My church, having just sold its building in response to a call from God to “walk out to walk on” is in the middle of a conversation about how to be Church in a radically new way. We want to bring the kingdom of God to bear on the society in which we find ourselves, but to do it in a way that, while retaining the things God has built into us over the years, does not seek to hold on to any of the external trappings of what we have created, of the church we have built perhaps in our own image rather than looking like the Body of Christ. That conversation is ongoing, and we are still at the place of having buried the seed of the past without knowing exactly what the harvest will look like which springs up in its place.

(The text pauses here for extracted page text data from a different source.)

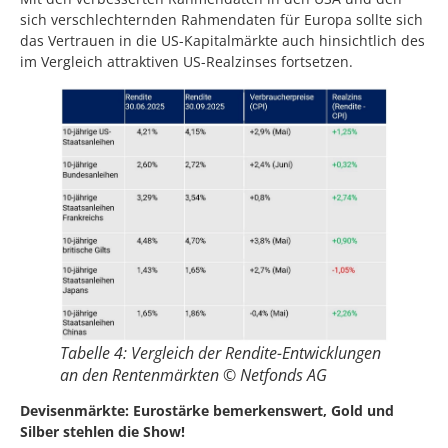
sich verschlechternden Rahmendaten für Europa sollte sich
das Vertrauen in die US-Kapitalmärkte auch hinsichtlich des
im Vergleich attraktiven US-Realzinses fortsetzen.
Tabelle 4: Vergleich der Rendite-Entwicklungen
an den Rentenmärkten © Netfonds AG
Devisenmärkte: Eurostärke bemerkenswert, Gold und
Silber stehlen die Show!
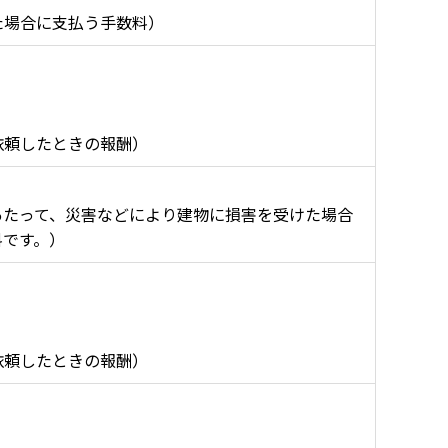
た場合に支払う手数料）
依頼したときの報酬）
あたって、災害などにより建物に損害を受けた場合
料です。）
依頼したときの報酬）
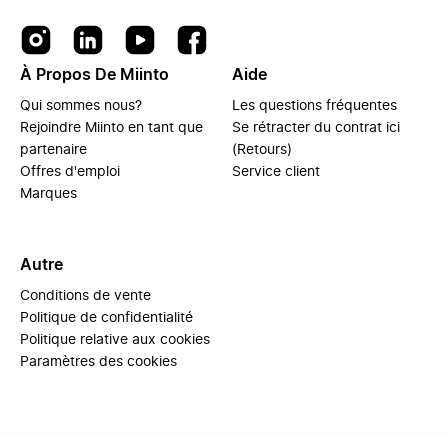
À Propos De Miinto
Aide
Qui sommes nous?
Les questions fréquentes
Rejoindre Miinto en tant que
Se rétracter du contrat ici
partenaire
(Retours)
Offres d'emploi
Service client
Marques
Autre
Conditions de vente
Politique de confidentialité
Politique relative aux cookies
Paramètres des cookies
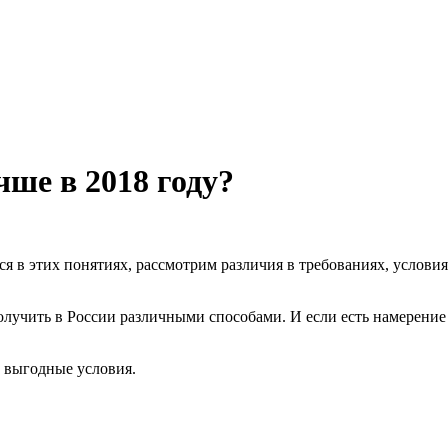
ше в 2018 году?
ся в этих понятиях, рассмотрим различия в требованиях, услов
лучить в России различными способами. И если есть намерение 
е выгодные условия.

Jesus had a few specifics in mind when He dreamed of what His church would be. The details, He left to us to fill in, with cultural variations and allowances for differences of temperament. But there were a few non-negotiables.
One was that it would be a body of people with the power to bind or to loose certain things in heaven and on earth. (Matthew 18. 18) This can be interpreted in different ways, and certainly it refers to our authority in a spiritual realm. But I think it also has much to do with our interactions with each other, coming, as it does, in the middle of a passage where Jesus sets out how we are to forgive and reconcile our differences.
In particular, I wonder do we loose, or release, the disabled members of our churches? Do we set them free to be everything God has called them to be? Do we give them permission to be our teachers, our pastors, our soul-deep friends? Or do we bind and restrict them? Do we hold them back, keep them in their place and expect too little of them? Could it be that in placing restrictions on people here on earth in our churches we are binding them in some heavenly sense, hindering them from developing spiritually into all that God intended when He created them?
Secondly, Jesus made it clear that reaching out to disabled people and drawing them in to be part of the church was an essential element of the Great Commission which He left as a mandate for the church to fulfil. In Luke 14. 16-24 He gave an analogy of the Church as a banquet to which all are invited, but not all are willing to come. The invitation is rejected by the landed gentry, the respected businessmen, the young and attractive, but accepted by those who cannot see or walk, in order, said Jesus “that my house may be full”. The Lausanne Committee for World Evangelization estimates that between 90% and 95% of disabled people die without ever getting to hear the Gospel; and yet Jesus says that without them His house is not full. Surely, whatever church looks like, it has to be intentional about inviting disabled people to play their full part.
But perhaps the most radical thing we could do in shaping the church is to take note of Jesus’ words in Luke 9.48. I travel to quite a few churches these days, speaking about disability. The churches who invite us are great churches, keen to be more pro-active in fully integrating disabled people into all aspects of church life. But there’s something I’ve noticed about most of the churches I encounter (actually most of the churches I’ve ever had anything to do with, including the one I’m a part of and the ones I grew up in).
There’s a kind of unspoken understanding that the people who matter in church are the bishop/priest/minister/pastor or whatever the person exercising oversight is called in any given denomination. Then come the lay members who are really committed, the eldership or diaconate, those who volunteer to run the church’s activities or take on lay pastoral roles such as visiting ill or elderly members. Next in importance are the busy people, those with families, who don’t contribute so much because of other commitments, but nevertheless are loyal and turn up most weeks on Sunday. And the ones who are given least weight are the ones who are seen as contributing nothing – maybe homeless people who wander in looking for warmth on a wintry Sunday morning, addicts or those whose lives are chaotic, refugees who haven’t yet learned the language, and people with profound learning disabilities.
But in Luke 9.48 Jesus says these words: “It is the one who is least among you all who is the greatest.” I wonder how church would look if we really took that seriously? If the ones who are relegated to having the least say in church life were put at the centre, with their needs, gifts, vision and ideas seen as the crucial focus around which we design how we do church?
We see Jesus do this again and again – He abandons a busy schedule to touch a leper whom no one else will touch. He breaks off in mid-stride to come over and speak to a blind beggar whom everyone else is shushing. He sees his disciples squabbling and selects a small child as the example of the kind of spirit they should display (in a culture where no one pays any attention at all to the opinions or actions of children). He strikes up a conversation with a woman who is alone because no one else will associate with her, and confides in her the information that He is the Messiah, before He has made this revelation to anyone else. He interrupts a ministry trip with his disciples to extend compassion to a widowed mother whose only son has died, at a time when widows are the lowest in the social pecking order.
The pattern is so striking and so often repeated that it’s impossible to avoid the conclusion that Jesus really meant what he said in a very literal sense – that those who are considered to be the least among us are, for Him, the greatest ones in the Kingdom, the ones who become central to all that God wants to bring about in the world. I wonder how our churches would look if we used that as our model?